Sources of variations include:

1. gate oxide thickness,
2. random dopant fluctuations, and
3. device geometry and lithography in nanometer region.

== Characterization ==
Semiconductor foundries run analyses on the variability of attributes of transistors (length, width, oxide thickness, etc.) for each new process node. These measurements are recorded and provided to customers such as fabless semiconductor companies. This set of files are generally referred to as "model files" in the industry and are used by EDA tools for simulation of designs.
=== FEOL ===
Typically process models (example HSPICE) include process corners based on Front End Of Line conditions. These often are centered at a typical or nominal point and will also contain Fast and Slow corners often separated into Ntype and Ptype corners that affect the non-linear active N+ / P+ devices in different ways. Examples are TT for nominal N+ and P+ transistors, FF for fast N+ and P+ transistors, FS for fast N+ and slow P+ transistors, etc.

=== BEOL ===

When modeling the parasitic wiring an orthogonal set of process corners is often supplied with the parasitic extraction deck. (Example STAR-RC extraction deck). These corners are usually listed as Typical/Nominal for the target value and Cbest / Cworst corners for the variations in: conductor thickness, conductor width, and conductor oxide thickness that result in the Least / Most capacitance on the wiring. Often an additional corner called RCbest and RCworst is supplied that picks the conductor parameters that result in the Best (lowest) and worst (highest) wiring resistance for thickness and width, and then adds the oxide thickness that adds the Best (lowest) and Worst (highest) capacitance due to the oxide thickness as this value is not directly correlated to wiring resistance.

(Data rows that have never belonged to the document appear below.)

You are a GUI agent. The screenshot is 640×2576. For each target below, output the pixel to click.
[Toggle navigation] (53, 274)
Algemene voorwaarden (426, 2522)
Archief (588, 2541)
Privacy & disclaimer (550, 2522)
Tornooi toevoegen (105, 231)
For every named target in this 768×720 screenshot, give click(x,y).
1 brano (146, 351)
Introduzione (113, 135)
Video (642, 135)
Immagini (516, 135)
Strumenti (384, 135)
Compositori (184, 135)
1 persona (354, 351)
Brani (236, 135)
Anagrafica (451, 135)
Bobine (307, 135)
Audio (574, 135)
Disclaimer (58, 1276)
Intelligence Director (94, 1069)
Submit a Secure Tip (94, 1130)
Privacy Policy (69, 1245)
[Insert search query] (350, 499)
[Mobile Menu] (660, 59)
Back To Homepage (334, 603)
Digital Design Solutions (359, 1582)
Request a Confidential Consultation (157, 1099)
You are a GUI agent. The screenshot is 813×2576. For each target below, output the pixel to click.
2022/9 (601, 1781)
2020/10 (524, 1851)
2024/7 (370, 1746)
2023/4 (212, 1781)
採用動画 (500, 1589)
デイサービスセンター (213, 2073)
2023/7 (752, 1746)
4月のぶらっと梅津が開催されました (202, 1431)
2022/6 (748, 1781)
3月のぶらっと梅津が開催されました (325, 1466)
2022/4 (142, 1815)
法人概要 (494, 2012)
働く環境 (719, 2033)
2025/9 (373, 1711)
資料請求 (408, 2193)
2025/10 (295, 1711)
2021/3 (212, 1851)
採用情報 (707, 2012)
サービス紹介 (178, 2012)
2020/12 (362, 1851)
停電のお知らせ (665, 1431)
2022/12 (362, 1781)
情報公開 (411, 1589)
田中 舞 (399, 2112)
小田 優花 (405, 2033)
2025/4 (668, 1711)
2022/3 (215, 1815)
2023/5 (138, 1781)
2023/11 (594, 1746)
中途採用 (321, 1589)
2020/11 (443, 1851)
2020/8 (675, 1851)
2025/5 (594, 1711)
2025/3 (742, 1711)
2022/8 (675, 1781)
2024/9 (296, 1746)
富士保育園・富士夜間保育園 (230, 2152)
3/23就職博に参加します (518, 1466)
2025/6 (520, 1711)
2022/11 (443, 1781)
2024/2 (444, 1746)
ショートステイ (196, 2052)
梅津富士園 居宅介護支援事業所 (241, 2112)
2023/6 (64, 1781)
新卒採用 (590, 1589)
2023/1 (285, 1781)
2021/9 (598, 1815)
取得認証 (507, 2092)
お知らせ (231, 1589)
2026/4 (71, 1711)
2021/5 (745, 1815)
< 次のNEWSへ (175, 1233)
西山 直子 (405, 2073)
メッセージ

== Workarounds & Solutions ==

=== Statistical Analysis ===

Designers using this approach run from tens to thousands of simulations to analyze how the outputs of the circuit will behave according to the measured variability of the transistors for that particular process. The measured criteria for transistors are recorded in model files given to designers for simulating their circuits before simulation.

The most basic approach used by designers is increasing the size of devices which are sensitive to mismatch.

=== Topology Optimization ===

This is used to reduce variation due to polishing, etc.

=== Patterning Techniques ===

To reduce roughness of line edges, advanced lithography techniques are used.